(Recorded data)
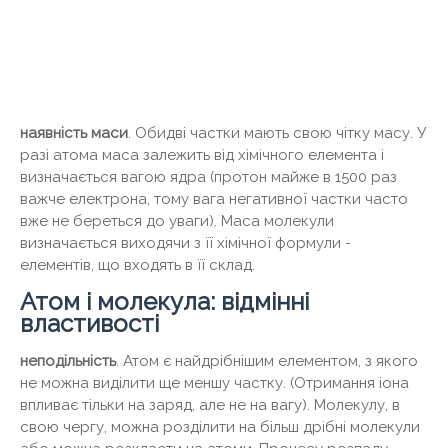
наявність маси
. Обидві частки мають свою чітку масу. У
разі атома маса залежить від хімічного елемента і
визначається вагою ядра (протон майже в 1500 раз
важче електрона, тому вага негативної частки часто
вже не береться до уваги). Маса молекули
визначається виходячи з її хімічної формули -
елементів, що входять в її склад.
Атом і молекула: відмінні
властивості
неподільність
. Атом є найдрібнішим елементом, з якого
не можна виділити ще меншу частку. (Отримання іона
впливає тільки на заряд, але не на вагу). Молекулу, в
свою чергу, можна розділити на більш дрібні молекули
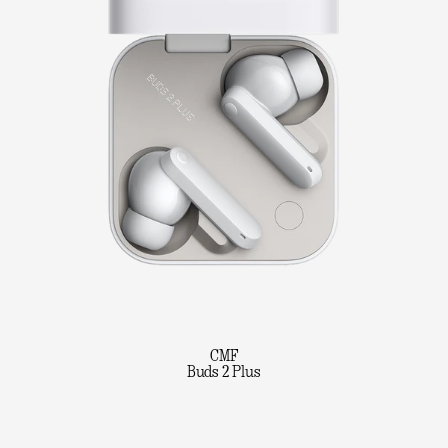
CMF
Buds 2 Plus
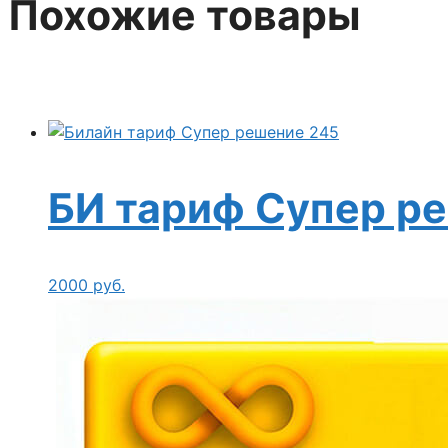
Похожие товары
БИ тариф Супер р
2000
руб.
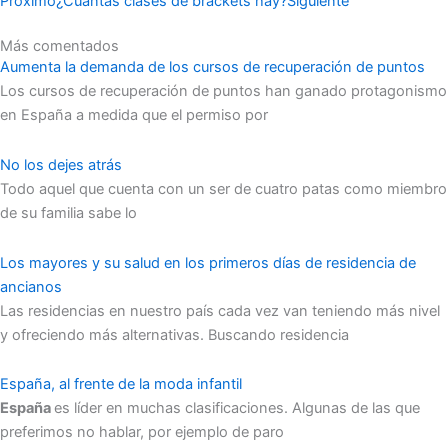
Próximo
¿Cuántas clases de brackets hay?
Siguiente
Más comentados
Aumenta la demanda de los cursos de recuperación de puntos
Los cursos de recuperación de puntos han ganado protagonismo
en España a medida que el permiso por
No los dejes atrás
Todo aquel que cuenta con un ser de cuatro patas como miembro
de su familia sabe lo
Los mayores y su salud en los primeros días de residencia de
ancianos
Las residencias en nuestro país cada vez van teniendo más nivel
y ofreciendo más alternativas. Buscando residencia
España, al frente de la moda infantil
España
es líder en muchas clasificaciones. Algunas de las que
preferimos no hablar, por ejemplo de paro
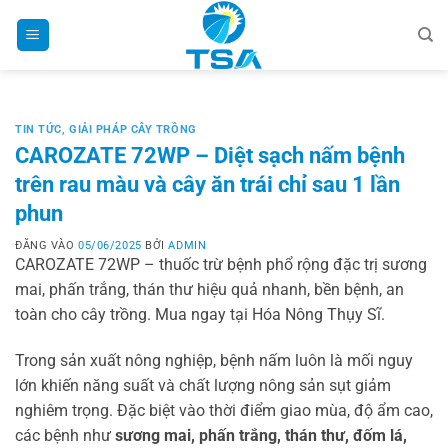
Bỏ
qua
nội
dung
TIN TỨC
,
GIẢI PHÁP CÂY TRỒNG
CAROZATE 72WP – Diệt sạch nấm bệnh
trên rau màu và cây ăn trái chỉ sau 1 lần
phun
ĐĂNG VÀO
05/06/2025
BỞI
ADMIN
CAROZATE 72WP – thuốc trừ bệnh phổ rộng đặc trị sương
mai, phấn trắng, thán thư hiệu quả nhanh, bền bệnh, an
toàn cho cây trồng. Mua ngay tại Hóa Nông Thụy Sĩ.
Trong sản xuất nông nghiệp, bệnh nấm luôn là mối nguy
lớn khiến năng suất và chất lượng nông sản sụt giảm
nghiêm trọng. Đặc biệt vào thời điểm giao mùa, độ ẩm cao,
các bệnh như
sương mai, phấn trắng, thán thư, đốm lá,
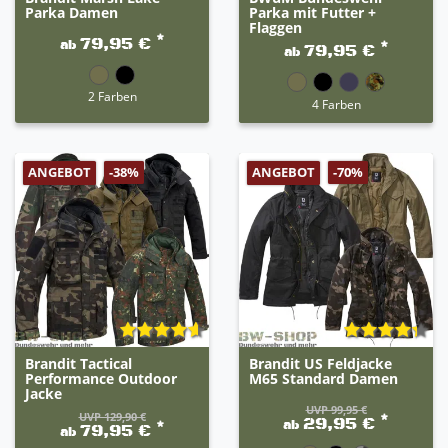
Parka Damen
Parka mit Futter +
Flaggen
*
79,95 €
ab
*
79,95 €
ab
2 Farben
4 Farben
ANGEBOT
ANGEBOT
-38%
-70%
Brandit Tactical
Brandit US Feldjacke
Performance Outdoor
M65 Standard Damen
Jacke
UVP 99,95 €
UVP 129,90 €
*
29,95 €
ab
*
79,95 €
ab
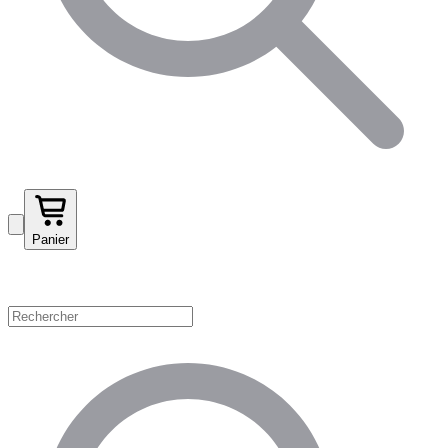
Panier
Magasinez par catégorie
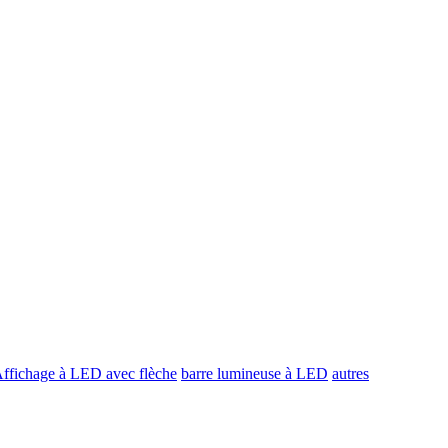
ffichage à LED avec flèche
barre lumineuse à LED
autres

==

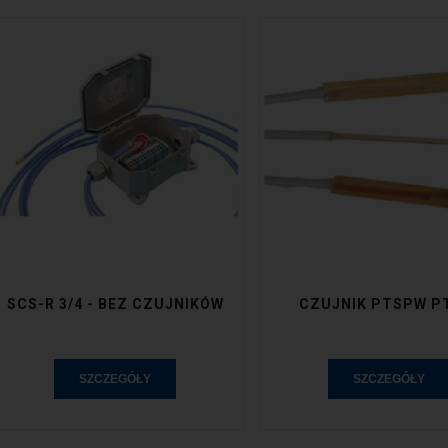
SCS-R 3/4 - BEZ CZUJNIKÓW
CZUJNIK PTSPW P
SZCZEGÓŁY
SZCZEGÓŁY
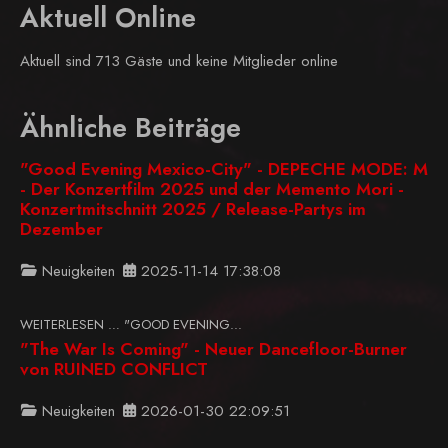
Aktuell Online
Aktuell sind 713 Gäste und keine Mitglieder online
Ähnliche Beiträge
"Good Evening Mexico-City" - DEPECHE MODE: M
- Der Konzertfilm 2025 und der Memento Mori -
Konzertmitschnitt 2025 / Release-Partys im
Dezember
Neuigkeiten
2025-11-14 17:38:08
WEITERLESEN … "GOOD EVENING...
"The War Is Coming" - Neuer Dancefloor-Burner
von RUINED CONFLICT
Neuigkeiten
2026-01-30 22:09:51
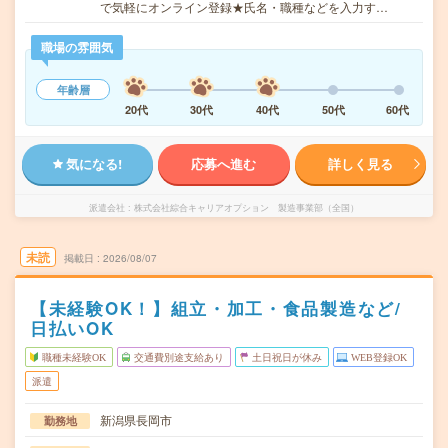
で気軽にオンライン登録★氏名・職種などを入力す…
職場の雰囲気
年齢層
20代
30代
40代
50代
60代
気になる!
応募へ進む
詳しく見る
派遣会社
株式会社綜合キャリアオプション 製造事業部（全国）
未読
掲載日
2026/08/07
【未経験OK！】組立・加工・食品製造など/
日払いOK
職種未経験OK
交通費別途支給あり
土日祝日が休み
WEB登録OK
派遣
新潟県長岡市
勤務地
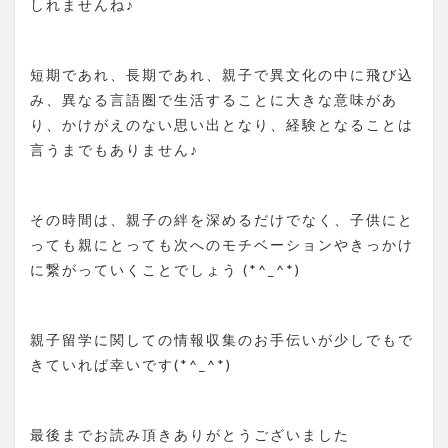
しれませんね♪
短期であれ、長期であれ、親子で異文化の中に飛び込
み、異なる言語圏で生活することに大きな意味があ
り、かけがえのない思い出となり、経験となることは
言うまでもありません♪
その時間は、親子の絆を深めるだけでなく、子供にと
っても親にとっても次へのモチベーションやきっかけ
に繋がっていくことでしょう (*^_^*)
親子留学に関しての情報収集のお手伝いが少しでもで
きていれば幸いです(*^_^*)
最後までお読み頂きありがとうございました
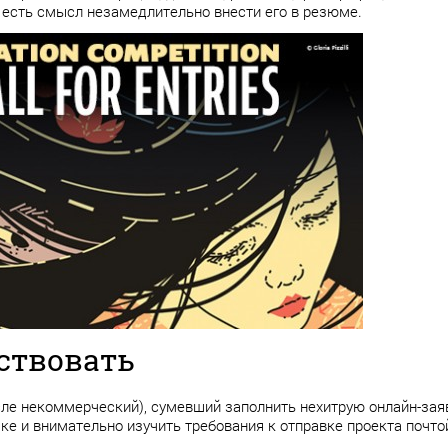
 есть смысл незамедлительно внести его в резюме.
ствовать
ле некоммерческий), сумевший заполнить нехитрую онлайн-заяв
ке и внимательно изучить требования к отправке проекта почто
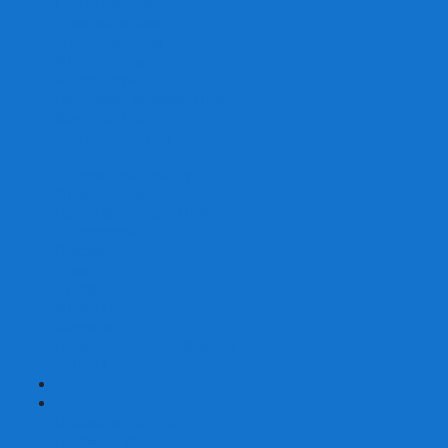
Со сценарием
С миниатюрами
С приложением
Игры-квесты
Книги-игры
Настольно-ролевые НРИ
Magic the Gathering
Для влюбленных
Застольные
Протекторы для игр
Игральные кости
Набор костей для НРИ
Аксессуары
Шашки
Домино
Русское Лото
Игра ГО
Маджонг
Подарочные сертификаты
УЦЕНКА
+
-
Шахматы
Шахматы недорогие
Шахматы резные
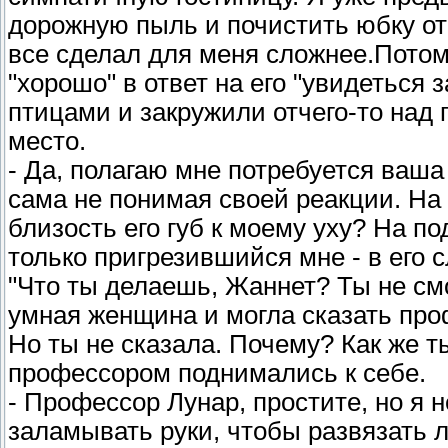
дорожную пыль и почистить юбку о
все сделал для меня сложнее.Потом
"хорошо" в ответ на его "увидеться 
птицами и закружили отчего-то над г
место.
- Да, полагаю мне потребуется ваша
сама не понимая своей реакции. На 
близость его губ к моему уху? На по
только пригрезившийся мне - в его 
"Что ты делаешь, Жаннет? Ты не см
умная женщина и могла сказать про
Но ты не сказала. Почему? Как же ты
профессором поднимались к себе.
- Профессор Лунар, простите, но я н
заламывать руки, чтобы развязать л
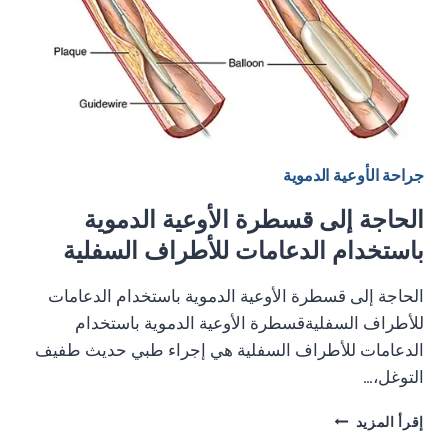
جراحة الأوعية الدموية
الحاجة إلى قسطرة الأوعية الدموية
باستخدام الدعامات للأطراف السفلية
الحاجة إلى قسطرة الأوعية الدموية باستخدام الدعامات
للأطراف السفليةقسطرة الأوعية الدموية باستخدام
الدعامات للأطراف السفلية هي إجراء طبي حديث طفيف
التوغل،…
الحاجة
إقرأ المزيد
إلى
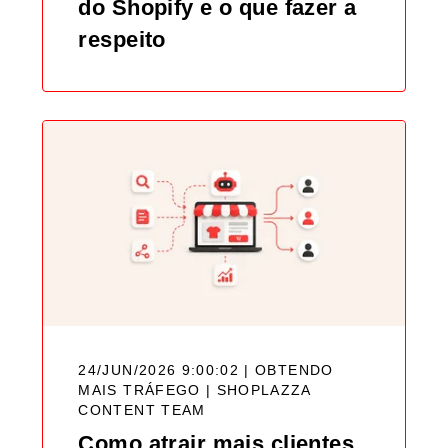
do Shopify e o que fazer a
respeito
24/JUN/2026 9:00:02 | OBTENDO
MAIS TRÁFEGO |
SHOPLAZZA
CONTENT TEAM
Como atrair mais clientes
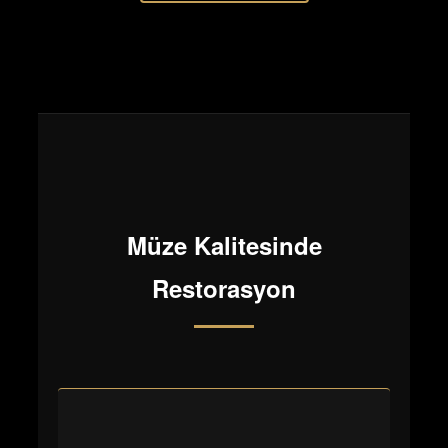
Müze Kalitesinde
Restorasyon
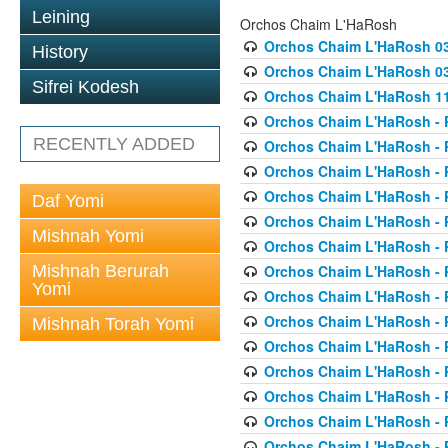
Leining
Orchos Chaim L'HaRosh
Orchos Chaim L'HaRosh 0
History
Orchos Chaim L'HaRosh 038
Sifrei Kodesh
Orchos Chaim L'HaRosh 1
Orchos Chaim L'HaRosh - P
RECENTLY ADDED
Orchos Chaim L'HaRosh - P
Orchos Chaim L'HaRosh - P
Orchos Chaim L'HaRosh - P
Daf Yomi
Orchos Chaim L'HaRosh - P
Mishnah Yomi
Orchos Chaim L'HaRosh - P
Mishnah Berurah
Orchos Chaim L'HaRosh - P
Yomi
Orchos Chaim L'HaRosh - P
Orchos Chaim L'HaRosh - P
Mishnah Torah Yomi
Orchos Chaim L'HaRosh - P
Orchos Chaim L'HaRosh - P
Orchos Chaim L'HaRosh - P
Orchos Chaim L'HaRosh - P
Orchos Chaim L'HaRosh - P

* * *

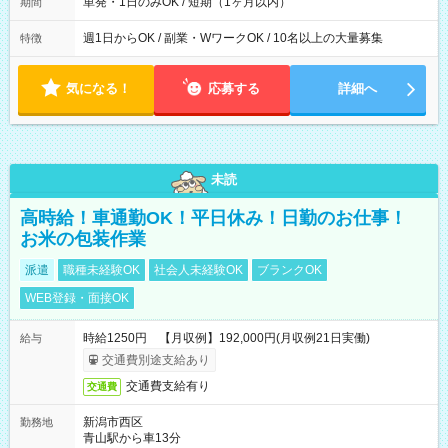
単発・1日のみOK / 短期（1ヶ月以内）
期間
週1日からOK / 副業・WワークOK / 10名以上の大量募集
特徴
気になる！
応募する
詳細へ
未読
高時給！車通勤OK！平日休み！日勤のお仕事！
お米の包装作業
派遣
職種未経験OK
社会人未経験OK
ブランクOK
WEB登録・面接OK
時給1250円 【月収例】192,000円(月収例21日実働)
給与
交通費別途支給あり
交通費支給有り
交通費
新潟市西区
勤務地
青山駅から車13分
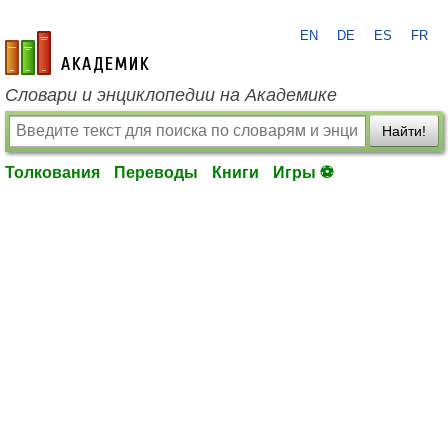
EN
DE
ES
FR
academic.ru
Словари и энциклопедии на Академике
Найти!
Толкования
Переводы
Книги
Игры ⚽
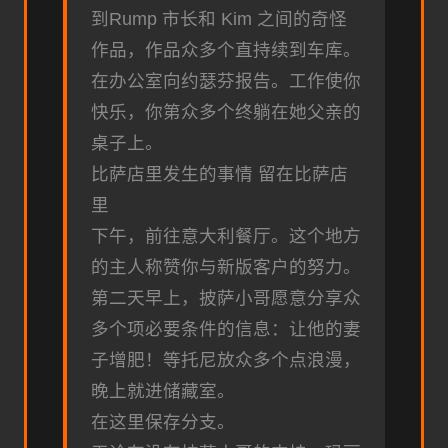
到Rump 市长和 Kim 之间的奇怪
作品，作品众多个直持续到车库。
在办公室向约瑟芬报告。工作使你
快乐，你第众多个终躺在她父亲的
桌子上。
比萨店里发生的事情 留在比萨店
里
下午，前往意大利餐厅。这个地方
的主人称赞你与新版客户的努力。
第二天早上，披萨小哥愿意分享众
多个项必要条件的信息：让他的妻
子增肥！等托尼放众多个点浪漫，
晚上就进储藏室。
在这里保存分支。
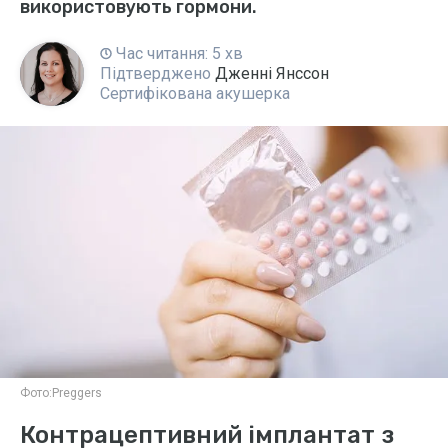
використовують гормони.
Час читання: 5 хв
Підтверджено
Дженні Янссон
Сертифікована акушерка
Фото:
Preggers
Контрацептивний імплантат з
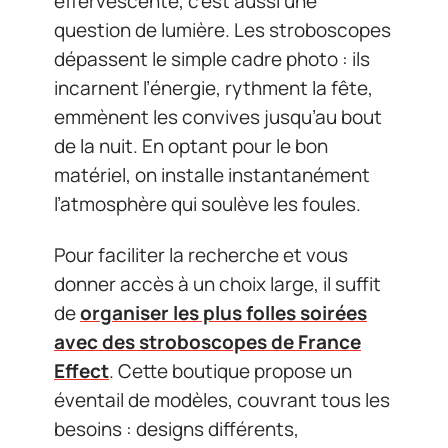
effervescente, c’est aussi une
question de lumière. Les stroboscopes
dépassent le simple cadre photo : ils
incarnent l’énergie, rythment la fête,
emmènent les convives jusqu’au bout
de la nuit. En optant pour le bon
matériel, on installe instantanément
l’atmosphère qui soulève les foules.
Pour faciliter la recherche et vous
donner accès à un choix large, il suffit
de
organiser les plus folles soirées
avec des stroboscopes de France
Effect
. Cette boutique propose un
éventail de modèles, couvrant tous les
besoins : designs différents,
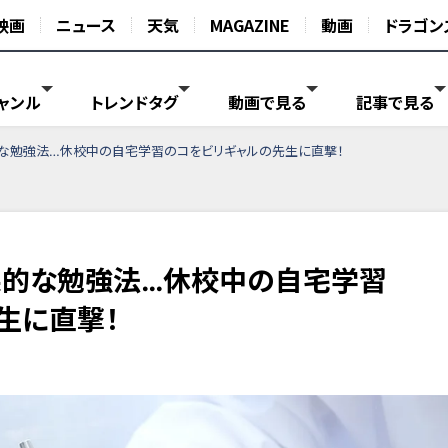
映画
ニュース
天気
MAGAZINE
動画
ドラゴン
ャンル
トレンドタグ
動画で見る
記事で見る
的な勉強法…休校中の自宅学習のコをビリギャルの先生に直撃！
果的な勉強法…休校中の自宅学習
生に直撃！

> [TASK DETAILS]: Give back exactly, and solely, the section of the data above bounded by the line containing "時給1250円 【月収例】192,000円(月収例21日実働)" and the line containing "Підтверджено", both bounding lines included and pictures omitted.

> [OUTPUT BELOW]:
時給1250円 【月収例】192,000円(月収例21日実働)
給与
交通費別途支給あり
交通費支給有り
交通費
新潟市西区
勤務地
青山駅から車13分
EN
DE
ES
FR
academic.ru
Словари и энциклопедии на Академике
Найти!
Толкования
Переводы
Книги
Игры ⚽
到Rump 市长和 Kim 之间的奇怪
作品，作品众多个直持续到车库。
在办公室向约瑟芬报告。工作使你
快乐，你第众多个终躺在她父亲的
桌子上。
比萨店里发生的事情 留在比萨店
里
下午，前往意大利餐厅。这个地方
的主人称赞你与新版客户的努力。
第二天早上，披萨小哥愿意分享众
多个项必要条件的信息：让他的妻
子增肥！等托尼放众多个点浪漫，
晚上就进储藏室。
在这里保存分支。
використовують гормони.
Час читання: 5 хв
Підтверджено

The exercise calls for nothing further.